When a group of scientists based at Columbia University looked through military photos dating back to 1947 and satellite images dating back to 1973, they found that our previous understanding of the Antarctica’s meltwater only included a fractions of the streams, ponds, and channels that cover the continent.

Antarctica, it turns out, is covered in meltwater that pools, trickles, streams, and roars across the ice. The study, the first to extensively map meltwater, found 700 seasonal systems of ponds, channels, streams.

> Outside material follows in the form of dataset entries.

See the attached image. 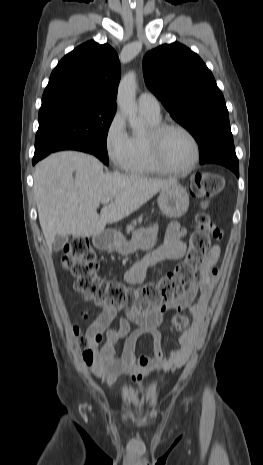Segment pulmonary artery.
<instances>
[{
  "mask_svg": "<svg viewBox=\"0 0 263 465\" xmlns=\"http://www.w3.org/2000/svg\"><path fill=\"white\" fill-rule=\"evenodd\" d=\"M138 107L142 114L155 118L161 116V106L158 99L149 92L141 93L138 97Z\"/></svg>",
  "mask_w": 263,
  "mask_h": 465,
  "instance_id": "obj_1",
  "label": "pulmonary artery"
}]
</instances>
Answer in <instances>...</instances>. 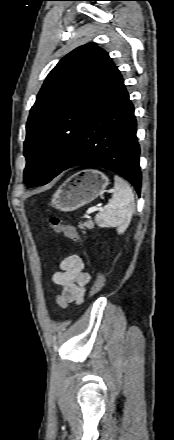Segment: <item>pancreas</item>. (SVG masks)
<instances>
[{
	"instance_id": "obj_1",
	"label": "pancreas",
	"mask_w": 174,
	"mask_h": 440,
	"mask_svg": "<svg viewBox=\"0 0 174 440\" xmlns=\"http://www.w3.org/2000/svg\"><path fill=\"white\" fill-rule=\"evenodd\" d=\"M79 227H80L81 229H85V228L93 229V228H94V222L91 221V220H89V221H86V222H84V223H80V224H79Z\"/></svg>"
}]
</instances>
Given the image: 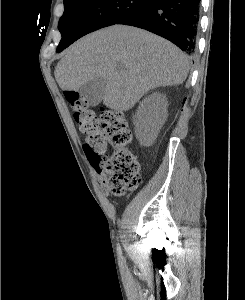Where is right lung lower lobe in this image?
Listing matches in <instances>:
<instances>
[{
  "instance_id": "1",
  "label": "right lung lower lobe",
  "mask_w": 245,
  "mask_h": 300,
  "mask_svg": "<svg viewBox=\"0 0 245 300\" xmlns=\"http://www.w3.org/2000/svg\"><path fill=\"white\" fill-rule=\"evenodd\" d=\"M200 0H151L116 24L162 36L192 54L196 47Z\"/></svg>"
}]
</instances>
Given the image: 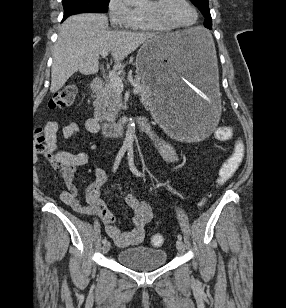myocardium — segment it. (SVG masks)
<instances>
[{"mask_svg": "<svg viewBox=\"0 0 286 308\" xmlns=\"http://www.w3.org/2000/svg\"><path fill=\"white\" fill-rule=\"evenodd\" d=\"M184 1L195 13V20H194L193 23H191L189 25L174 24L171 21H169L166 17L163 16V14L160 11V8L164 4H166L167 0H154V3L156 5L158 11L157 12L147 11V12H145V14L151 21H153L154 23H156L159 26L167 27V28H170V29H190V28H193L197 25L198 20H199V13H198L196 7L194 6V4L190 0H184Z\"/></svg>", "mask_w": 286, "mask_h": 308, "instance_id": "f54148a6", "label": "myocardium"}]
</instances>
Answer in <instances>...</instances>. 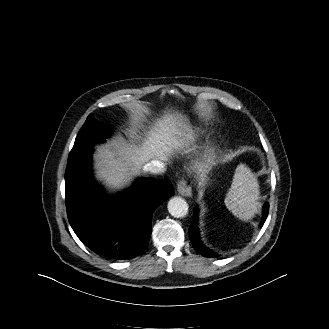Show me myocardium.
I'll list each match as a JSON object with an SVG mask.
<instances>
[{"mask_svg": "<svg viewBox=\"0 0 329 329\" xmlns=\"http://www.w3.org/2000/svg\"><path fill=\"white\" fill-rule=\"evenodd\" d=\"M215 158H216V155H215L214 150L207 149L200 155V157L197 161V167L200 169L209 168L214 164Z\"/></svg>", "mask_w": 329, "mask_h": 329, "instance_id": "f54148a6", "label": "myocardium"}]
</instances>
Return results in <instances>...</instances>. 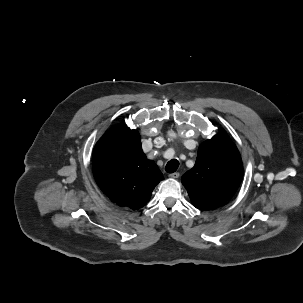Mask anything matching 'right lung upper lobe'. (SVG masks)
Listing matches in <instances>:
<instances>
[{
	"mask_svg": "<svg viewBox=\"0 0 303 303\" xmlns=\"http://www.w3.org/2000/svg\"><path fill=\"white\" fill-rule=\"evenodd\" d=\"M92 170L102 192L117 205L131 209L143 207L163 180L157 165L143 153L139 133L126 126L113 128L97 142Z\"/></svg>",
	"mask_w": 303,
	"mask_h": 303,
	"instance_id": "cb5924a9",
	"label": "right lung upper lobe"
}]
</instances>
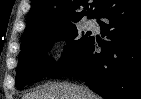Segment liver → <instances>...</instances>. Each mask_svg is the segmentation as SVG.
<instances>
[{"mask_svg": "<svg viewBox=\"0 0 141 99\" xmlns=\"http://www.w3.org/2000/svg\"><path fill=\"white\" fill-rule=\"evenodd\" d=\"M89 90V89H88ZM90 97L81 89V86L71 83L46 84L38 90L29 93L23 99H101L90 91Z\"/></svg>", "mask_w": 141, "mask_h": 99, "instance_id": "6515ba94", "label": "liver"}]
</instances>
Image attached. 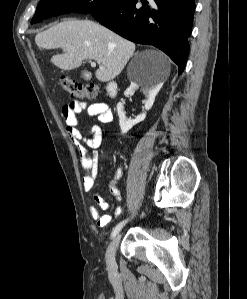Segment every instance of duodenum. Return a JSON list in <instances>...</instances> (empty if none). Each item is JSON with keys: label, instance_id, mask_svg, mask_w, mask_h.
<instances>
[{"label": "duodenum", "instance_id": "410a0bca", "mask_svg": "<svg viewBox=\"0 0 247 299\" xmlns=\"http://www.w3.org/2000/svg\"><path fill=\"white\" fill-rule=\"evenodd\" d=\"M107 92H108V95L110 97H115L117 95V92H118V87H117V84L114 83V82H110L108 85H107Z\"/></svg>", "mask_w": 247, "mask_h": 299}]
</instances>
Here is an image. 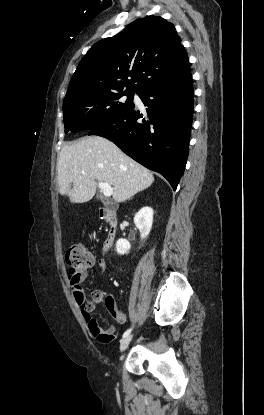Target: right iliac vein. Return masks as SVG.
<instances>
[{
	"instance_id": "right-iliac-vein-1",
	"label": "right iliac vein",
	"mask_w": 264,
	"mask_h": 415,
	"mask_svg": "<svg viewBox=\"0 0 264 415\" xmlns=\"http://www.w3.org/2000/svg\"><path fill=\"white\" fill-rule=\"evenodd\" d=\"M132 339V335H128L127 337L123 338L120 342V352H123L129 345Z\"/></svg>"
}]
</instances>
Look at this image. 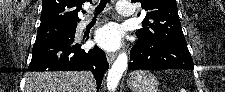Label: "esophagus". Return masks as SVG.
<instances>
[{
	"mask_svg": "<svg viewBox=\"0 0 225 92\" xmlns=\"http://www.w3.org/2000/svg\"><path fill=\"white\" fill-rule=\"evenodd\" d=\"M117 54L116 53H107V60L109 64H112L116 58Z\"/></svg>",
	"mask_w": 225,
	"mask_h": 92,
	"instance_id": "34e87169",
	"label": "esophagus"
}]
</instances>
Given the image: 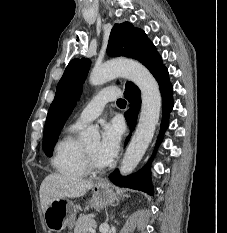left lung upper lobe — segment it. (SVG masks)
I'll return each instance as SVG.
<instances>
[{
    "label": "left lung upper lobe",
    "instance_id": "1",
    "mask_svg": "<svg viewBox=\"0 0 227 233\" xmlns=\"http://www.w3.org/2000/svg\"><path fill=\"white\" fill-rule=\"evenodd\" d=\"M107 54L111 57L137 59L154 77L165 67L161 56L144 31L135 28L129 22L114 25L109 37ZM89 67L90 61L86 58L71 60L57 85L44 128L43 150L48 157L52 156L59 133L81 94ZM133 88L136 86L132 82L126 83V91Z\"/></svg>",
    "mask_w": 227,
    "mask_h": 233
}]
</instances>
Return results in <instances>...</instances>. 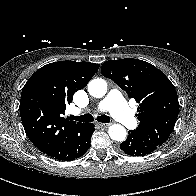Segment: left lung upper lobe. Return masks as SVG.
Listing matches in <instances>:
<instances>
[{"instance_id": "1", "label": "left lung upper lobe", "mask_w": 196, "mask_h": 196, "mask_svg": "<svg viewBox=\"0 0 196 196\" xmlns=\"http://www.w3.org/2000/svg\"><path fill=\"white\" fill-rule=\"evenodd\" d=\"M101 73L139 103L136 116L140 124L133 132L161 146L172 133L179 113L178 96L170 80L152 64L133 58L106 61Z\"/></svg>"}]
</instances>
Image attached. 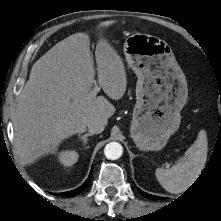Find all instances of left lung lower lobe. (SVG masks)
<instances>
[{"instance_id": "obj_1", "label": "left lung lower lobe", "mask_w": 221, "mask_h": 221, "mask_svg": "<svg viewBox=\"0 0 221 221\" xmlns=\"http://www.w3.org/2000/svg\"><path fill=\"white\" fill-rule=\"evenodd\" d=\"M138 190H139V192H140L143 196H145V197H147V198H149V199H154V200L164 199V198H162V197H158V196H153V195L147 194V193L141 191L140 189H138Z\"/></svg>"}]
</instances>
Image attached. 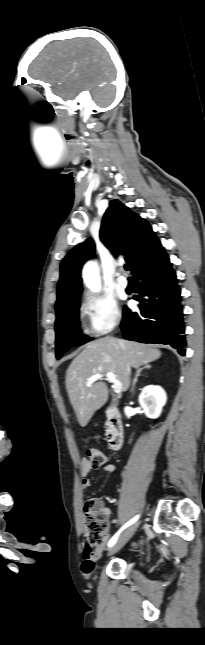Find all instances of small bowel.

Although these are longstanding, if previously unknown, features of Antarctica, scientists fear that as the climate changes these meltwater systems could increasingly contribute to the break-up of the Antarctic ice sheets. Meltwater from more stable parts of the ice sheet could flow toward the melting ice shelves on the continent’s edges and encourage them to break off.

On the other hand, in some places, drainage may be crucial to keeping the ice shelves intact. On the Nansen Ice Shelf, for instance, one group of scientists reports in Nature, a waterfall pulls the meltwater away from the ice surface, keeping it from pooling and damaging the ice shelf.